Al netto di alcune sviste storiche, segnalate da Ernesto Galli della Loggia sul Corriere della Sera, M - Il figlio del secolo di Antonio Scurati è un libro con cui è necessario confrontarsi. Usiamo il termine “libro” perché l’intento dell’autore è quello di immaginare tutto ciò che non sappiamo di Benito Mussolini, partendo tuttavia da un’impressionante ricerca documentaristica. Siamo in uno spazio fra il romanzo e la storiografia, «un’invenzione cui la realtà arreca i propri materiali. Non arbitraria, però».

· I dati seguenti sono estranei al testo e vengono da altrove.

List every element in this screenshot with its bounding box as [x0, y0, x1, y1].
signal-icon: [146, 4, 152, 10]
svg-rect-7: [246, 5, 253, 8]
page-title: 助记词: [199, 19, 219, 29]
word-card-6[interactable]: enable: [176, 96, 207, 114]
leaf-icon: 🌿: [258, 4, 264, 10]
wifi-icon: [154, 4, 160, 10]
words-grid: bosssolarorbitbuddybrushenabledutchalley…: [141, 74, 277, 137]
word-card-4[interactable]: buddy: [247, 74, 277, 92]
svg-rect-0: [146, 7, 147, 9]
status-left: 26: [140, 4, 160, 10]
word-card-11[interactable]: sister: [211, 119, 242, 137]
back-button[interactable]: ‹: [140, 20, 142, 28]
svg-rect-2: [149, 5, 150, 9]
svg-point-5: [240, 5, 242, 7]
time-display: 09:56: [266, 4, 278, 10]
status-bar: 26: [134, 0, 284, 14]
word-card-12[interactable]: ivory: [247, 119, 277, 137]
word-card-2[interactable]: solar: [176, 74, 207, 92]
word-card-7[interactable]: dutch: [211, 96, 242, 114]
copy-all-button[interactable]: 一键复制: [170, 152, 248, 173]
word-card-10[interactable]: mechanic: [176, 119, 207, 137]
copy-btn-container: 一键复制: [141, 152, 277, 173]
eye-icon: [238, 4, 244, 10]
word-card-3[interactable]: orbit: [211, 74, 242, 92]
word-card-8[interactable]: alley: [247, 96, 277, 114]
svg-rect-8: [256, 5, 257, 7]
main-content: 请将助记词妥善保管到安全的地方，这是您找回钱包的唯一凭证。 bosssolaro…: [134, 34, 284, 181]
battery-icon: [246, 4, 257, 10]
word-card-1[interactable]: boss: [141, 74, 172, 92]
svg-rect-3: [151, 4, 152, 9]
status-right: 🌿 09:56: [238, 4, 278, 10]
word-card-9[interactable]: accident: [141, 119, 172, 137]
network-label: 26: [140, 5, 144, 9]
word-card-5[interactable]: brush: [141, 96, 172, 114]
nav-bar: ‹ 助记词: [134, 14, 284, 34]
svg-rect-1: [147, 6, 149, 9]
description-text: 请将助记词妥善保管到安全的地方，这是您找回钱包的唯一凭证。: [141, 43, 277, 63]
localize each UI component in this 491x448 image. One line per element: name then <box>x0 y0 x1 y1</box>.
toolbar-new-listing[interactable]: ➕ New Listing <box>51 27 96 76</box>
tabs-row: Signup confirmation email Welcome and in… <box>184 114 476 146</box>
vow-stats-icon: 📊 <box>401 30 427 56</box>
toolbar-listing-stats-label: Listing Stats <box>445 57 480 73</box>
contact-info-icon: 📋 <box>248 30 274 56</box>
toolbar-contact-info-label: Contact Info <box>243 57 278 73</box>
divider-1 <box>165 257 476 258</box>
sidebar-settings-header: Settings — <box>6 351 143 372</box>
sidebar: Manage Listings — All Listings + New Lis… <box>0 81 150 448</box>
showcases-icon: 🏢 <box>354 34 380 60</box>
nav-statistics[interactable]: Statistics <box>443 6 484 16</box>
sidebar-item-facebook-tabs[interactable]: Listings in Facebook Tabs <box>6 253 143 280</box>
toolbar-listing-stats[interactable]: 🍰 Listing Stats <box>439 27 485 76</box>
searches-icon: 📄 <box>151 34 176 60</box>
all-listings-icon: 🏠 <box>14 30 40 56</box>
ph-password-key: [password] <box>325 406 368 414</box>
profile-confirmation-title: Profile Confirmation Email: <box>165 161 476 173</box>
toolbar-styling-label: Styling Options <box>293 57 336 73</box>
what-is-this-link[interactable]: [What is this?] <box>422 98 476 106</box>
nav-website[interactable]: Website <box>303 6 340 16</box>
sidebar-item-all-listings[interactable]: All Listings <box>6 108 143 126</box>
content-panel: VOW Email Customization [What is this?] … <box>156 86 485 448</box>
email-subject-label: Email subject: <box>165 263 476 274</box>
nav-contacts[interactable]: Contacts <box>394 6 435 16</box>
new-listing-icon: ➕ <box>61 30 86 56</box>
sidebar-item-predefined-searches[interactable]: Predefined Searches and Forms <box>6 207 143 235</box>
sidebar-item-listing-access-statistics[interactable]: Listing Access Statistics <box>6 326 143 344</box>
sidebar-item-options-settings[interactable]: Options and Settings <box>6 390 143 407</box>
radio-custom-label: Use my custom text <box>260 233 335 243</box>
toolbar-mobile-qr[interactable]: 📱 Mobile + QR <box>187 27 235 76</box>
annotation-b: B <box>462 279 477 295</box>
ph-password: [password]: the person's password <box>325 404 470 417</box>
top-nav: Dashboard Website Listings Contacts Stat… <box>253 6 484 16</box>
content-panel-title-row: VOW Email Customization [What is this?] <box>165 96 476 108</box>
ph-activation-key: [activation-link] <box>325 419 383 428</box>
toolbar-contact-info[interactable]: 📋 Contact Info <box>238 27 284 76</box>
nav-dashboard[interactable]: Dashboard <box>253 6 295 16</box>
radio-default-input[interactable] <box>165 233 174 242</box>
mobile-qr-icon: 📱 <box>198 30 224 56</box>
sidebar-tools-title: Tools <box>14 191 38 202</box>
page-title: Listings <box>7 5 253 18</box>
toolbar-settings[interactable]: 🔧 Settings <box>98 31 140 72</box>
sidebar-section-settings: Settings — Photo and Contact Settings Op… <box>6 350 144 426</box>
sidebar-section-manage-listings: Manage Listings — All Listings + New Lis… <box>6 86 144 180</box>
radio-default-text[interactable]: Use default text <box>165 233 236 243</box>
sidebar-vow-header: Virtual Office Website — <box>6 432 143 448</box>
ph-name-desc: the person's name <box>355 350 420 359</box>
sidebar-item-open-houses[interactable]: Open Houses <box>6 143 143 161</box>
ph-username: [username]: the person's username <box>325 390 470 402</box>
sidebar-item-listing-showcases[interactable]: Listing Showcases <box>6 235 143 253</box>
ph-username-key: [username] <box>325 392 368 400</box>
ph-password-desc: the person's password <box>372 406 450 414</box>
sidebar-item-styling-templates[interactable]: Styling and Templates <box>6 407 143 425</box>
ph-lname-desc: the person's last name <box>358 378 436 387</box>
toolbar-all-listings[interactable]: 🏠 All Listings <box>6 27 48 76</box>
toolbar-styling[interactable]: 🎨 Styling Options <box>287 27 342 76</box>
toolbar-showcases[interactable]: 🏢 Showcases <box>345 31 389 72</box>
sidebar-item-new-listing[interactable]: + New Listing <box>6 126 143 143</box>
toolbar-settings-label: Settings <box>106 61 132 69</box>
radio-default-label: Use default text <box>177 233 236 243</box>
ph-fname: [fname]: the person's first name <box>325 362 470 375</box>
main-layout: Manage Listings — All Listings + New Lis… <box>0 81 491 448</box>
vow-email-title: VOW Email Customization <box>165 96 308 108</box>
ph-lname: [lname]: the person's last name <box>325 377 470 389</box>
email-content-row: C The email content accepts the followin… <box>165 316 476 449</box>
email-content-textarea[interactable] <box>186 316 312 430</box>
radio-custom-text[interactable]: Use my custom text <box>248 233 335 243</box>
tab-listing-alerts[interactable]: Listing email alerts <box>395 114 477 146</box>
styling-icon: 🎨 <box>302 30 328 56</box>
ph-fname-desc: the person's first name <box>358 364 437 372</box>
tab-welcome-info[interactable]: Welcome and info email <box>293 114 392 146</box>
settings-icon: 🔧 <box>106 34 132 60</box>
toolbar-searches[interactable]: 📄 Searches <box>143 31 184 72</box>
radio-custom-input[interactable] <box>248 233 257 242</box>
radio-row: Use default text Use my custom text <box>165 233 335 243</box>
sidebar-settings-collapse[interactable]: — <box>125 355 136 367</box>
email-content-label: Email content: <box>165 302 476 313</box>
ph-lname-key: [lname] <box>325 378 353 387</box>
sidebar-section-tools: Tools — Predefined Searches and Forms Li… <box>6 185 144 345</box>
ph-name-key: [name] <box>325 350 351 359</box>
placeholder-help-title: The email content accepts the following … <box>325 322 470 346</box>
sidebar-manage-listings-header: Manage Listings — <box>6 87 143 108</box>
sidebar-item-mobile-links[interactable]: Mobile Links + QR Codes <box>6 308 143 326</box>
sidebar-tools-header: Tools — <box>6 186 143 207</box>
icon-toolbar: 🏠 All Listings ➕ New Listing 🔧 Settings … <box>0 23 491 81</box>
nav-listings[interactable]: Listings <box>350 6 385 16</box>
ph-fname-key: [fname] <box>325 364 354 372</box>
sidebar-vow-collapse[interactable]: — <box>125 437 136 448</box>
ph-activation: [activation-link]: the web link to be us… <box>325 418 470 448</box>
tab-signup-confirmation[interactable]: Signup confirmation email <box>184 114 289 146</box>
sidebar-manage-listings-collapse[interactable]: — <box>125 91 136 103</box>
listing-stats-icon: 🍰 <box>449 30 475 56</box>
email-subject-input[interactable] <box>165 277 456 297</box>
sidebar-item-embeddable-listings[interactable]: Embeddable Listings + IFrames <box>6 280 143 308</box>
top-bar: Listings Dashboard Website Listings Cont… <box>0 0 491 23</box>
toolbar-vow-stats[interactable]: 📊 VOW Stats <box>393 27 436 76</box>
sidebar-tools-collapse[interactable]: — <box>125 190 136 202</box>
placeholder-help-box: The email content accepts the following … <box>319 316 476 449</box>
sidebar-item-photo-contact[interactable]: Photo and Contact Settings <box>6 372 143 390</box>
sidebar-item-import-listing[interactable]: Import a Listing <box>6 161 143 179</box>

Il racconto parte dal 23 marzo 1919 e arriva alla fine del 1924. Cinque anni ricostruiti con brevi capitoli in cui si dà voce a un personaggio – Mussolini, ma anche Giacomo Matteotti, Magherita Sarfatti, Gabriele D’Annunzio, Italo Balbo... – e seguiti da citazioni dei documenti dell’epoca, in un continuo rimando fra realtà e fantasia. Una cronaca quasi quotidiana di ciò che accadde in quei giorni e in quegli anni a Mussolini, in pubblico e nel privato, e all’Italia. Cosa scopriamo? Molto, e farebbero bene insegnanti e studenti, oltre che ogni cittadino, ad adottare il testo. Emerge anzitutto la capacità di quest’uomo venuto dalla provincia di mettersi in sintonia con attese e inquietudini di un Paese appena uscito dalla Grande Guerra. Risulta evidente il ricorso metodico alla violenza come strumento di potere. Come anche la paura (della gente) e l’incapacità (dei politici) di reagire all’avanzata del fascismo.
Scurati non giudica e non commenta, fa parlare i fatti, dipingendo un grandioso affresco del periodo. E se, a più riprese, il lettore avrà l’impressione di rintracciare analogie con il presente, non dovrà imputarlo allo scrittore, bensì ai ricorsi della storia.